Mit dem Ultraschallbild in der Tasche, auf dem ein kleiner weißer Kreis in einem kleinen schwarzen Kreis zu sehen ist, ist klar, es hat geklappt.

Leider ist immer noch die Wahrscheinlichkeit sehr hoch, dass man das Kind wieder verliert. Ein Drittel aller Schwangerschaften brechen in den ersten drei Monaten ab. Wenn Dir das so geht oder ging, dann mach Dir keine Vorwürfe, der Körper macht so etwas nicht umsonst. Meistens hat etwas mit dem Kind nicht gestimmt und wahrscheinlich war es besser so.

Wir Frauen können weiterhin unser Bestes geben, um dem Kind gute Startchancen mitzugeben:

  • viel Wasser trinken
  • Folsäure-, Jod-, Vitamin B12-Pegel hochhalten
  • für genügend Bewegung sorgen
  • Mindestens eine Stunde am Tag rausgehen (damit wir über die Sonne zu unserem Vitamin D kommen)
  • oft und abwechslungsreich Nüsse, Samen, Obst, Gemüse, Vollkornprodukte essen

Ach, bitte nicht wundern, dass ich nicht über Morgenübelkeit geschrieben habe. Das ist mir zum Glück erspart geblieben.

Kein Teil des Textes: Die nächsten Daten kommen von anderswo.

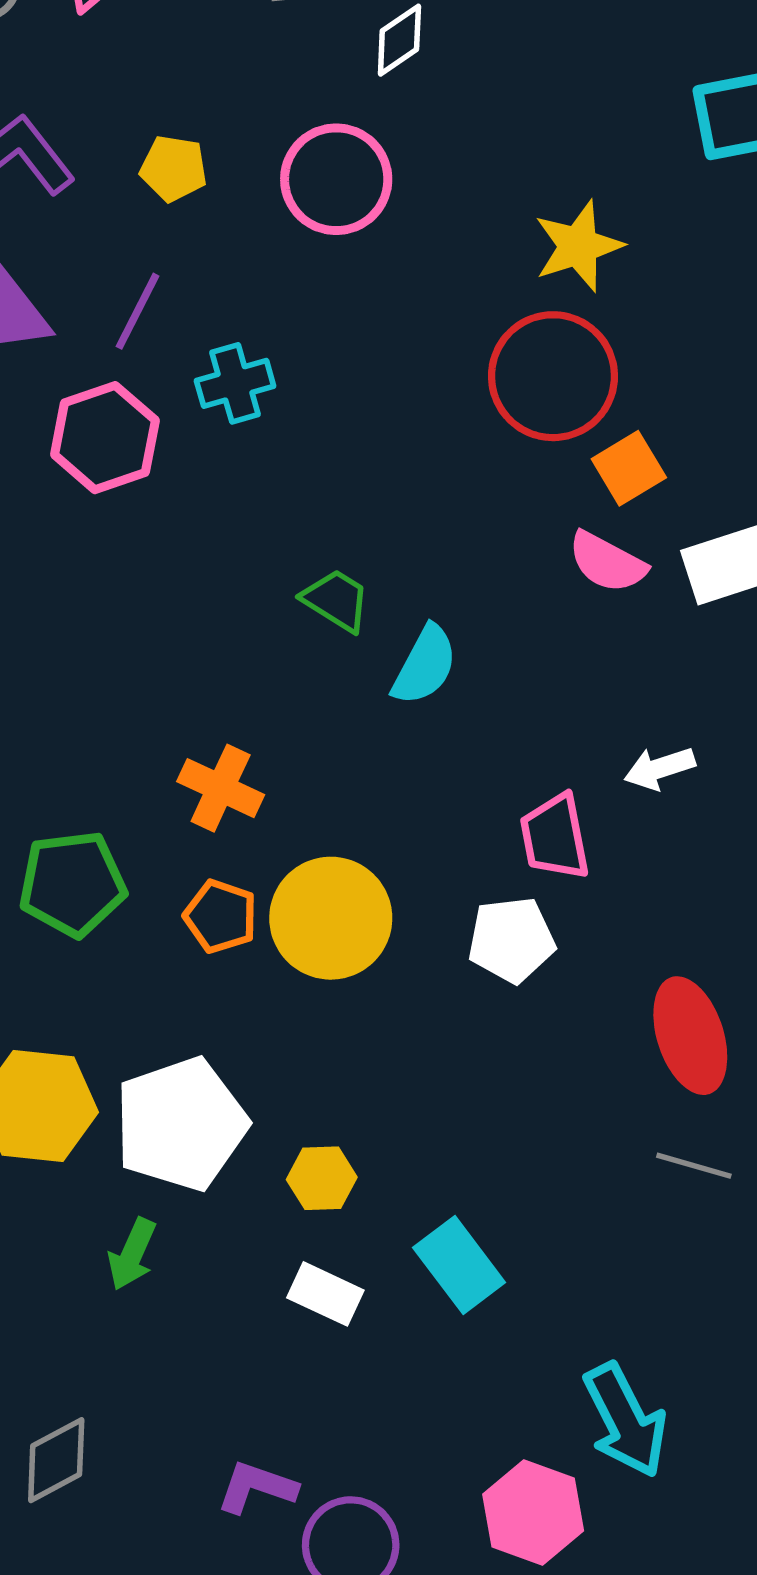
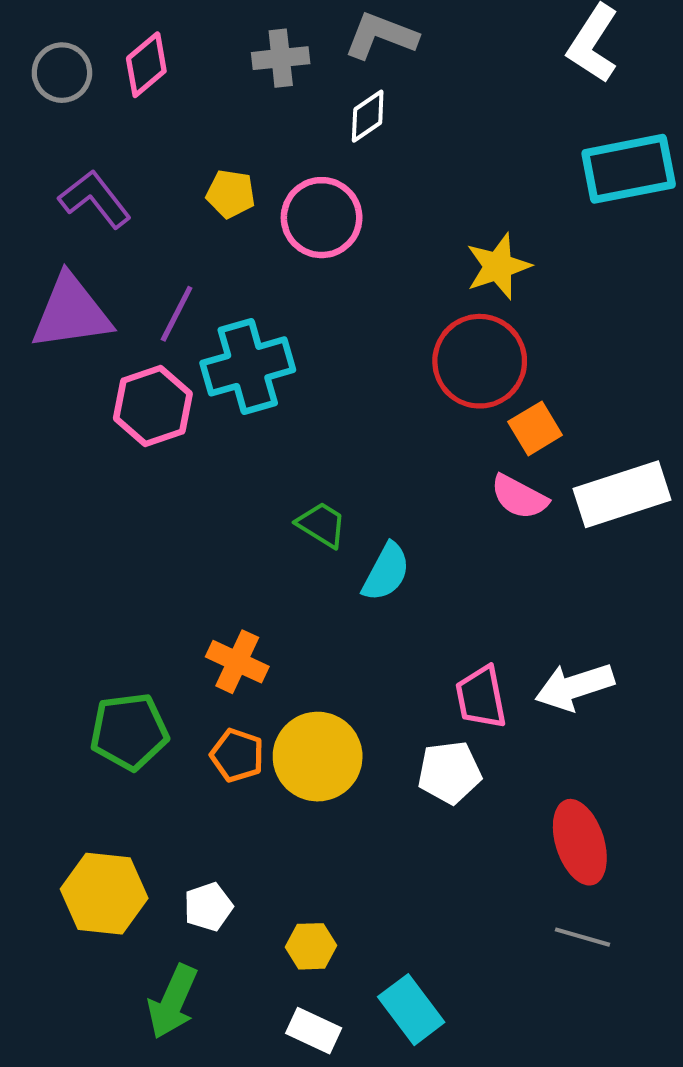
yellow pentagon: (174, 168) -> (231, 194), moved
cyan cross: (235, 383) -> (248, 366), size x1.6
white arrow: (660, 768) -> (575, 687), moved, size x1.5
white pentagon: (181, 1124) -> (208, 907), size x0.5
green arrow: (132, 1254) -> (173, 1002), size x1.4

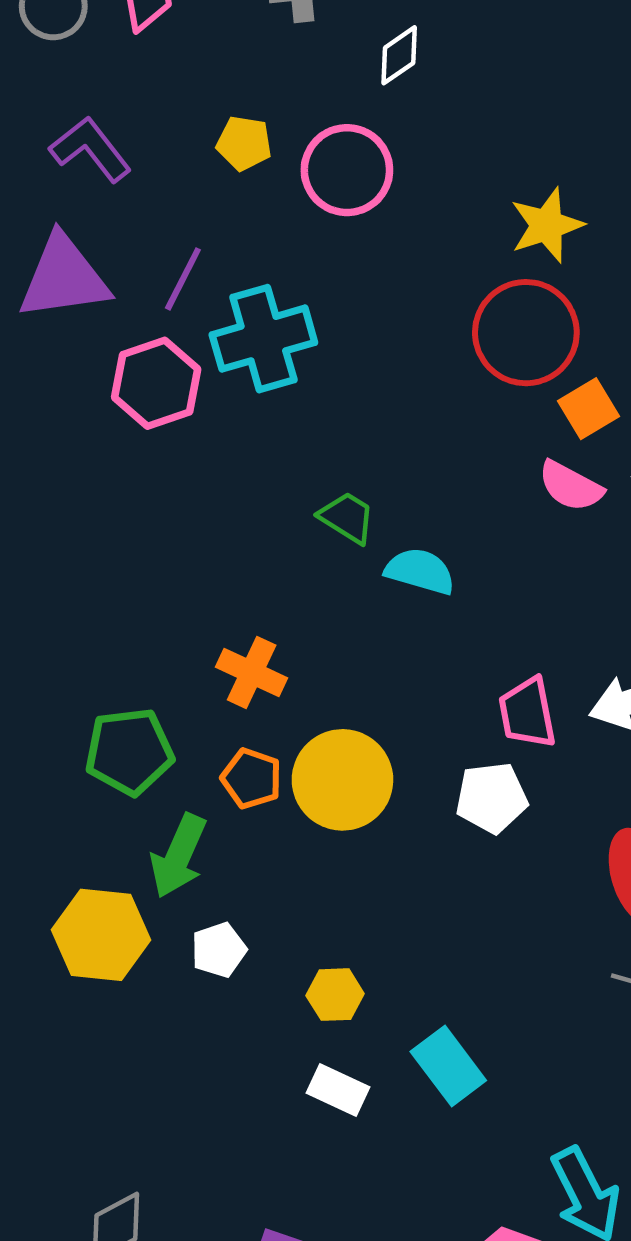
cyan semicircle: (386, 572) -> (420, 571), turned -102
green arrow: (173, 1002) -> (178, 856), moved

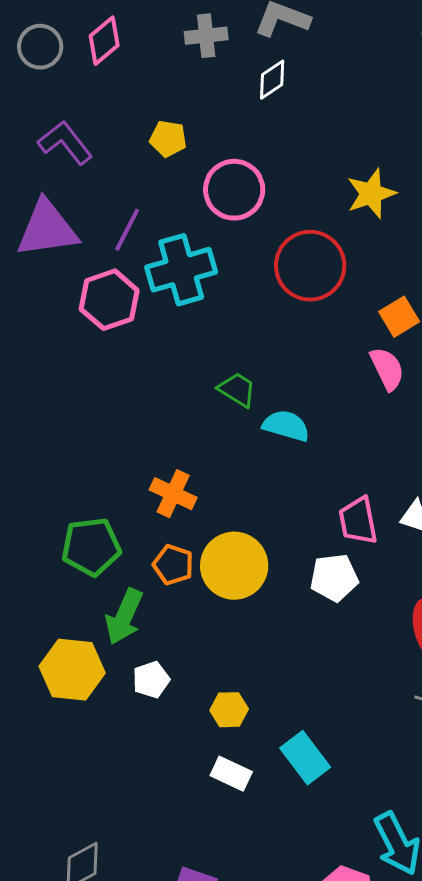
pink circle: (347, 170) -> (234, 190), moved
red circle: (526, 333) -> (310, 266), moved
pink semicircle: (571, 486) -> (387, 369), turned -144

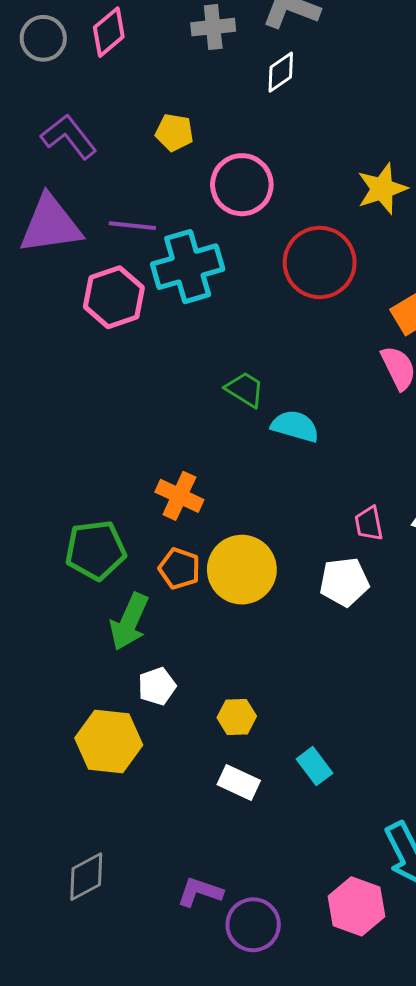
purple line: (127, 230) -> (132, 226), turned 69
pink trapezoid: (358, 521) -> (369, 523), size x0.7
yellow hexagon: (72, 670) -> (109, 742), moved
cyan rectangle: (305, 758) -> (315, 766), size x0.7

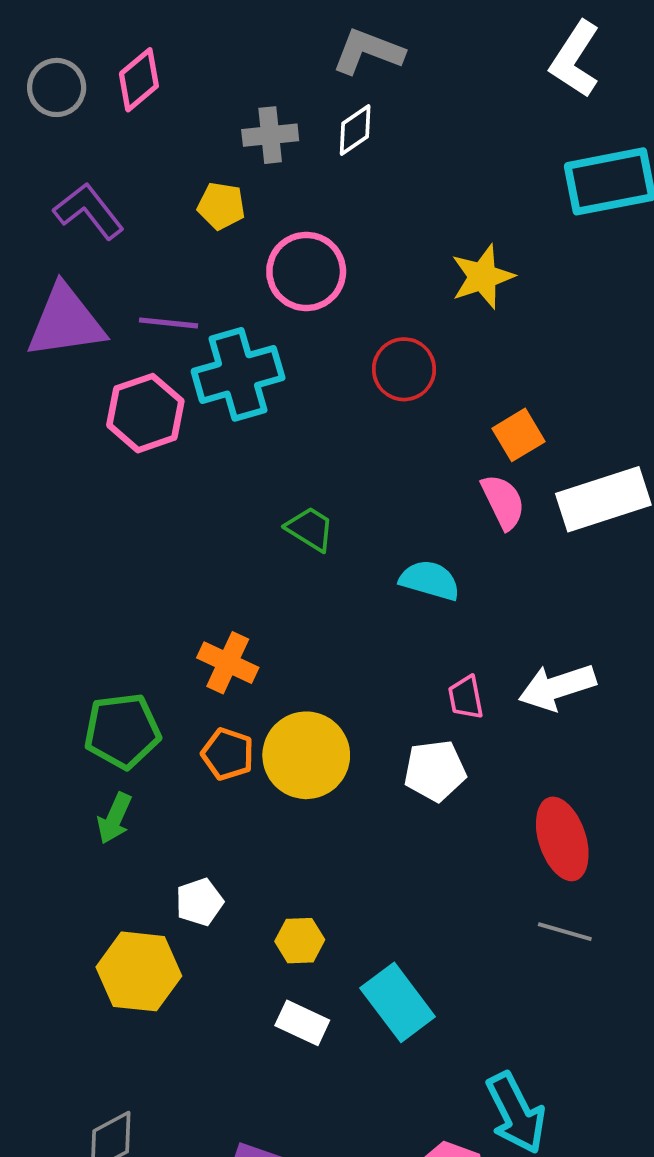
gray cross: (213, 27) -> (270, 135), moved
red circle: (320, 262) -> (404, 369), size x0.7
cyan semicircle: (295, 426) -> (430, 580), moved
green arrow: (129, 622) -> (114, 818), moved, size x0.7
cyan rectangle: (315, 766) -> (398, 1002), size x1.6

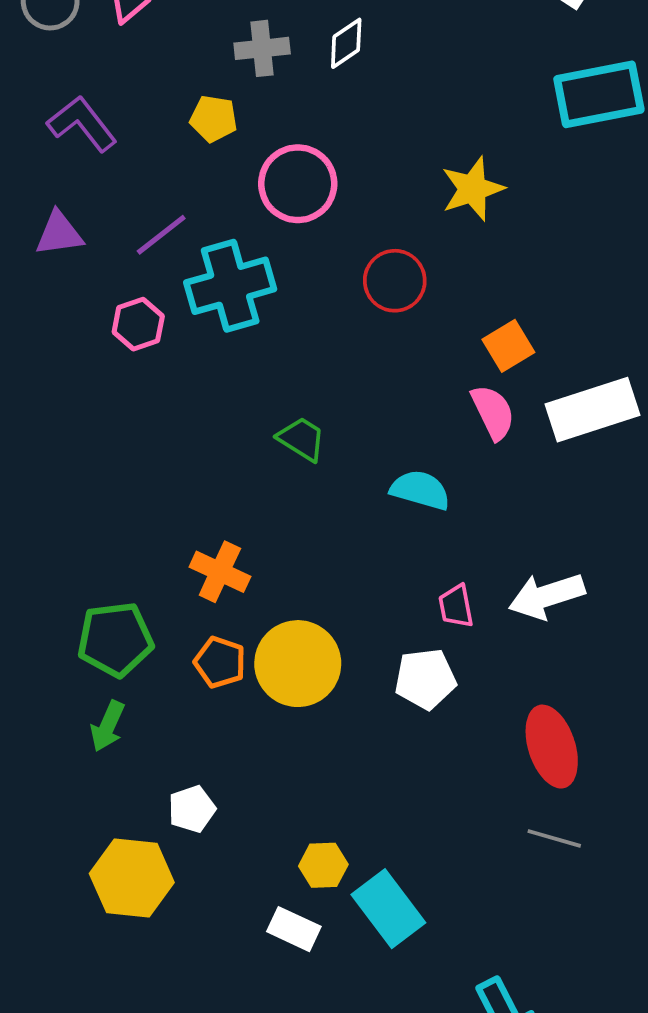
purple triangle: (66, 322) -> (59, 234), size x0.6
purple line: (169, 323) -> (161, 235), turned -44
pink hexagon: (145, 413) -> (138, 324), size x0.7
yellow hexagon: (300, 941) -> (323, 865), moved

Trotzdem möchte ich gerne den Tipp meiner Ärztin weitergeben: Ein geldstückgroßes Stück einer Ingwerwurzel abschneiden und mit heißem Wasser aufgießen. Dann wie einen Tee trinken. Süßen kann man am Besten mit Agavensirup, der ist nicht ganz so gesundheitsschädlich wie weißer, raffinierter Zucker.

Wenn Du müde bist, dann leg Dich hin. In zwei Monaten wird das besser. Du hast jede Berechtigung, ab und zu ein Nickerchen zu machen, denn Dein Körper muss sich ja komplett umstellen. Ab dem 4. Monat kommt die Energie wieder; am Besten jetzt schon eine Reise für den 5. Monat planen, da kannst Du Dich schon auf etwas freuen!

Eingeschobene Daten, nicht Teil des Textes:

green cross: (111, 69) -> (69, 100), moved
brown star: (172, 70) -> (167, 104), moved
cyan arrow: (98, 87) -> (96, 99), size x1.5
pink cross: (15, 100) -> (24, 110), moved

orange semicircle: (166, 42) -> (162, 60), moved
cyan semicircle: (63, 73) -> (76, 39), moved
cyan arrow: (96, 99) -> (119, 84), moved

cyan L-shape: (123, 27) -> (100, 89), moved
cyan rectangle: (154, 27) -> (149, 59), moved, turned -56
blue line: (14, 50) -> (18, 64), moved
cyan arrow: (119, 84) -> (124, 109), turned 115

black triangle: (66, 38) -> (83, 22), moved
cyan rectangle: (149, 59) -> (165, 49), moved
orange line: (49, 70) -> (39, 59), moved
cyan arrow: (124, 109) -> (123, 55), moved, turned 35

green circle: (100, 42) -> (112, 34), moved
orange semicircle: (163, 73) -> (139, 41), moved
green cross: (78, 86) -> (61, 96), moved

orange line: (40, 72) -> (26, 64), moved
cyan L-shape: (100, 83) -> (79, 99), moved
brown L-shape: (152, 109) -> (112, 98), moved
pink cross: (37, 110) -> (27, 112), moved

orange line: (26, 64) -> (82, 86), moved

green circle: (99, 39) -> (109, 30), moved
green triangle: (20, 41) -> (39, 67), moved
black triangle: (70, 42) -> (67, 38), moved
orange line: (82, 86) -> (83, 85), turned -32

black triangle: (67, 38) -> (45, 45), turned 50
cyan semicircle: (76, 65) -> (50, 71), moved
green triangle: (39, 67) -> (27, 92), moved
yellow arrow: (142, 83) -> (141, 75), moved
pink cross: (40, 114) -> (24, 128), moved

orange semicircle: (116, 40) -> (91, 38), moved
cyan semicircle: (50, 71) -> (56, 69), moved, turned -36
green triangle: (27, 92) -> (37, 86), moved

In den ersten drei Monaten hat man auch noch keine Probleme mit dem Heben. Oft wird geraten, nicht schwer zu tragen, nicht strecken oder bücken, wenn man schwanger ist, aber man kann davon ausgehen, dass man die ersten drei Monate einfach so weiter machen kann wie bisher. Wenn Du nicht gerade Zehn-Kilo-Stahlträger-Lieferant bist, brauchst Du Dir also keine Sorgen im Job zu machen.
Worauf Du allerdings achten solltest: giftige Dämpfe sind schädlich! Auch daheim immer gut lüften, nach dem Malen wie auch Lackieren der Zehennägel.

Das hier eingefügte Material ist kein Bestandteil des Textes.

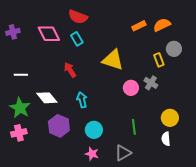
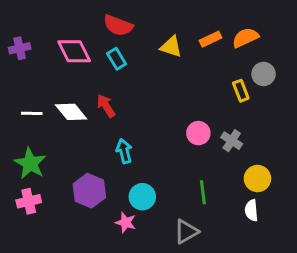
yellow triangle: (113, 60) -> (171, 47), moved, size x0.7
gray cross: (151, 83) -> (232, 141), moved
white diamond: (47, 98) -> (71, 112), moved
pink star: (92, 154) -> (126, 222), moved

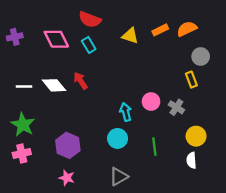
yellow rectangle: (241, 91) -> (191, 80), moved
cyan arrow: (124, 151) -> (126, 112), moved
cyan circle: (142, 197) -> (118, 138), moved
pink star: (126, 222) -> (67, 178), moved
gray triangle: (186, 232) -> (119, 177), moved

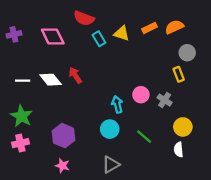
cyan rectangle: (89, 45) -> (99, 39), moved
green line: (154, 147) -> (144, 137), turned -42

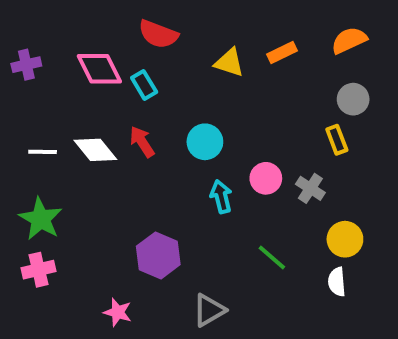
orange semicircle: (174, 27) -> (349, 40), moved
cyan rectangle: (99, 39) -> (144, 85), moved
cyan circle: (110, 129) -> (205, 142), moved
purple hexagon: (63, 136) -> (158, 255), moved

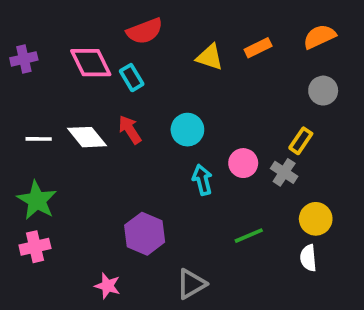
red semicircle: (158, 34) -> (145, 31), turned -42
yellow rectangle: (337, 140) -> (301, 141), moved, turned 55
green line: (272, 257) -> (249, 236), turned -64

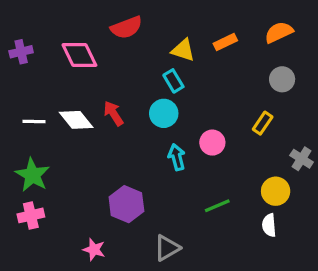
cyan rectangle: (132, 78) -> (173, 81), moved
gray cross: (284, 172) -> (302, 159), moved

Noch einen Grund zur Freude gibt es: Als Veganerin ist die Möglichkeit, an Toxoplasmose zu erkranken, sehr gering. Nur das Katzenklo (falls ihr eine solche Mitbewohnerin habt) sollte jemand anderes reinigen. All die Gedanken um rohes Fleisch und mit was es in Deiner Küche in Verbindung kam, brauchst Du Dir nicht zu machen.

Fazit des zweiten Monats: Trink viel, nimm genügend Folsäure und Jod ein und gönn Dir Ruhe!

Und am Ende des Monats: ein neues Foto von dem Kleinen. Diesmal kann man Ärmchen und Beinchen sehen. Wenn er möchte, kann jetzt der Papa mitkommen und wohlwollend sein „Werk“ begutachten.